- Exercise goal -
For each record, copy the text exactly and omit any picture it holds.
(Provided entries begins)
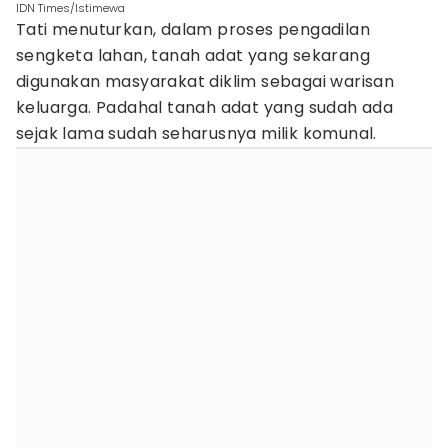
IDN Times/Istimewa
Tati menuturkan, dalam proses pengadilan
sengketa lahan, tanah adat yang sekarang
digunakan masyarakat diklim sebagai warisan
keluarga. Padahal tanah adat yang sudah ada
sejak lama sudah seharusnya milik komunal.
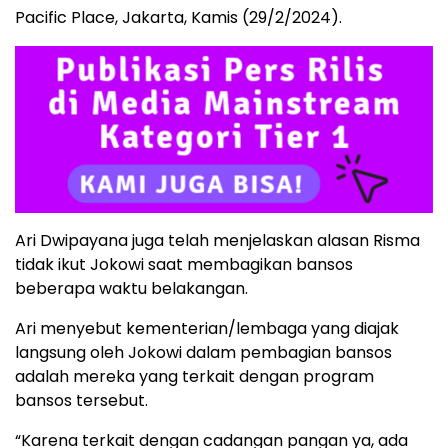
Pacific Place, Jakarta, Kamis (29/2/2024).
Ari Dwipayana juga telah menjelaskan alasan Risma
tidak ikut Jokowi saat membagikan bansos
beberapa waktu belakangan.
Ari menyebut kementerian/lembaga yang diajak
langsung oleh Jokowi dalam pembagian bansos
adalah mereka yang terkait dengan program
bansos tersebut.
“Karena terkait dengan cadangan pangan ya, ada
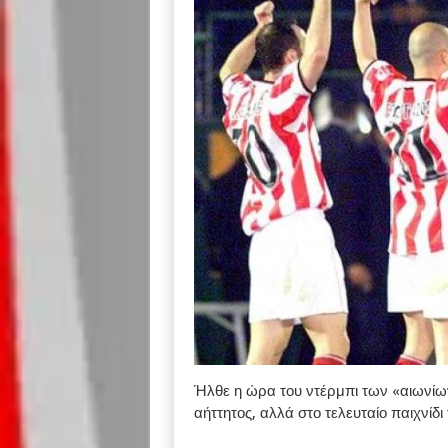
Ήλθε η ώρα του ντέρμπι των «αιωνίω
αήττητος, αλλά στο τελευταίο παιχνίδι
(Provided entries ends)
- Response box -
IDN Times/Istimewa
Tati menuturkan, dalam proses pengadilan
sengketa lahan, tanah adat yang sekarang
digunakan masyarakat diklim sebagai warisan
keluarga. Padahal tanah adat yang sudah ada
sejak lama sudah seharusnya milik komunal.
Pacific Place, Jakarta, Kamis (29/2/2024).
Ari Dwipayana juga telah menjelaskan alasan Risma
tidak ikut Jokowi saat membagikan bansos
beberapa waktu belakangan.
Ari menyebut kementerian/lembaga yang diajak
langsung oleh Jokowi dalam pembagian bansos
adalah mereka yang terkait dengan program
bansos tersebut.
“Karena terkait dengan cadangan pangan ya, ada
Ήλθε η ώρα του ντέρμπι των «αιωνίω
αήττητος, αλλά στο τελευταίο παιχνίδι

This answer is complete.